Lately I have been giving a good deal of attention to hygiene—in other people. The gentle reader will notice that, as a rule, the man who gives the most time and thought to this subject is an invalid himself; just as the young theological student devotes his first sermon to the care of children, and the ward politician talks the smoothest on the subject of how and when to plant rutabagas or wean a calf from the parent stem.
Having been thrown into the society of physicians a great deal the past two years, mostly in the role of patient, I have given some study to the human form; its structure and idiosyncrasies, as it were. Perhaps few men in the same length of time have successfully acquired a larger or more select repertoire of choice diseases than I have. I do not say this boastfully. I simply desire to call the attention of our growing youth to the glorious possibilities that await the ambitious and enterprising in this line.
Starting out as a poor boy, with few advantages in the way of disease, I have resolutely carved my way up to the dizzy heights of fame as a chronic invalid and drug-soaked relic of other days. I inherited no disease whatever. My ancestors were poor and healthy. They bequeathed me no snug little nucleus of fashionable malaria such as other boys had. I was obliged to acquire it myself. Yet I was not discouraged. The results have shown that disease is not alone the heritage of the wealthy and the great. The poorest of us may become eminent invalids if we will only go at it in the right way. But I started out to say something on the subject of health, for there are still many common people who would rather be healthy and unknown than obtain distinction with some dazzling new disease.

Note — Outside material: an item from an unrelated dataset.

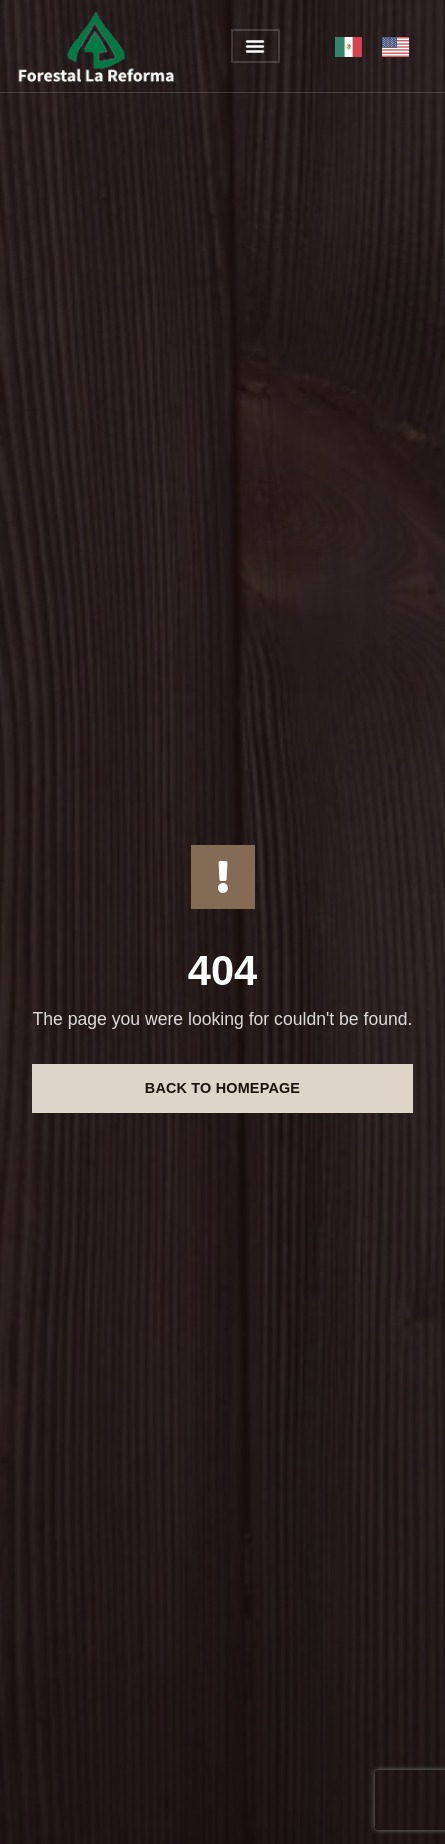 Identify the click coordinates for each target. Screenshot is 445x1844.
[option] (400, 47)
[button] (255, 46)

Noticing many years ago that imperfect mastication and dyspepsia walked hand in hand, so to speak, Mr. Gladstone adopted in his family a regular mastication scale; for instance, thirty-two bites for steak, twenty-two for fish, and so forth. Now I take this idea and improve upon it. Two statesmen can always act better in concert if they will do so.
With Mr. Gladstone's knowledge of the laws of health and my own musical genius, I have hit on a way to make eating not only a duty, but a pleasure. Eating is too frequently irksome. There is nothing about it to make it attractive.
What we need is a union of mush and melody, if I may be allowed that expression. Mr. Gladstone has given us the graduated scale, so that we know just what metre a bill of fare goes in as quick as we look at it. In this way the day is not far distant when music and mastication will march down through the dim vista of years together.
The Baked Bean Chant, the Vermicelli Waltz, the Mush and Milk March, the sad and touchful Pumpkin Pie Refrain, the gay and rollicking Oxtail Soup Gallop, and the melting Ice Cream Serenade will yet be common musical names.
Taking different classes of food, I have set them to music in such a way that the meal, for instance, may open with a Soup Overture, to be followed by a Roast Beef March in C, and so on, closing with a kind of Mince Pie La Somnambula pianissimo in G. Space, of course, forbids an extended description of this idea as I propose to carry it out, but the conception is certainly grand. Let us picture the jaws of a whole family moving in exact time to a Strauss waltz on the silent remains of the late lamented hen, and we see at once how much real pleasure may be added to the process of mastication.